Absent an injury, for one of the W's to push his way up into the rotation, someone else would have to lose his spot. Being as they are on multi-year free agent contracts to be starters, we can probably safely rule out Gallardo or Jimenez being the guy. Tillman is more likely to be the Opening Day starter than he is to lose his rotation spot, regardless of his 2015 struggles. He hardly seems worth considering for losing his spot, at least to me.
While one can never entirely discount that the Orioles aren't done screwing around with Gausman, they couldn't possibly do that again, could they? This is a scenario too depressing to contemplate. Until cruel reality intervenes, I will proceed as though Gausman has a rotation spot locked down.
That leaves only Gonzalez, who, by the strange arc of his career, is 31 years old but still has a minor league option remaining. Gonzalez's 2015 struggles have been hashed out repeatedly. After having a June 9 cut short by an oblique injury that landed him on the disabled list, Gonzalez returned about two weeks later and was bad from there on, posting a 6.53 ERA the rest of the way.
Are 14 bad starts and a bad spring enough to kick out a guy from the rotation who has three seasons worth of track record for success? It's in the Orioles best interest to field the best five pitchers in the starting rotation that they possibly can, but sometimes other concerns intervene, which could be as simple as wanting to give a guy time to work things out.
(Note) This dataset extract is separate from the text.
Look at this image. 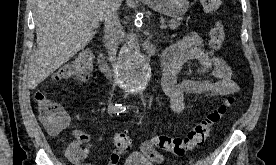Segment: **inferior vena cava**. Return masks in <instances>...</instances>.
Wrapping results in <instances>:
<instances>
[{"mask_svg":"<svg viewBox=\"0 0 276 165\" xmlns=\"http://www.w3.org/2000/svg\"><path fill=\"white\" fill-rule=\"evenodd\" d=\"M116 5H111L108 9L104 21V39H105V46L108 49L109 53V60L111 62L115 61V56L118 47V38L121 34V24L119 20V16L117 13Z\"/></svg>","mask_w":276,"mask_h":165,"instance_id":"1","label":"inferior vena cava"}]
</instances>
It would be out of character for the Orioles to bounce Gonzalez. That doesn't mean they won't do it, just that it would be a surprise, an action running counter to their usual pattern. It also seems out of character for the O's to option a guy who's got a $5 million price tag this year. Then again, they don't necessarily have to option him to have him not be in the starting rotation to begin the season, if they do have concerns about his performance.
Gonzalez could end up being the long man out of the bullpen if overtaken by Wilson or someone else for a spot in the starting rotation. The long relief spot in the bullpen is pretty much the only one that doesn't seem to be set already.
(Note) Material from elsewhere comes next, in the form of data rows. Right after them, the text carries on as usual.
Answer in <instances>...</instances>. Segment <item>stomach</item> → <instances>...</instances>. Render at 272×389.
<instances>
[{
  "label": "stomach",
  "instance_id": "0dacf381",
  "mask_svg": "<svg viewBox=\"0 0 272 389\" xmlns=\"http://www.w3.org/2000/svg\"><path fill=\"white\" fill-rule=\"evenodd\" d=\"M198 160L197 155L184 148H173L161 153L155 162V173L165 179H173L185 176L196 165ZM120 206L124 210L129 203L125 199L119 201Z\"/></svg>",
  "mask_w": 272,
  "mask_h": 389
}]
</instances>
This still seems unlikely to me, but with Showalter hinting at some competition, that makes it a bit more likely than yesterday that it happens like that. Gonzalez could occupy that spot and send the other competitors for it either to the waiver wire (Worley) or the Norfolk rotation (T.J. McFarland). Not many people are likely to lose sleep if Worley doesn't make the team or if McFarland spends another season riding the Norfolk-Baltimore shuttle.
Maybe it's all just making a mountain out of a molehill from a throwaway Showalter comment. That can happen sometimes in spring training for lack of anything else to talk about. Perhaps he was just trying to encourage the Wilson/Wright/Worley contingent by opening the door to the idea of a competition that doesn't actually exist. But it is interesting that he said it.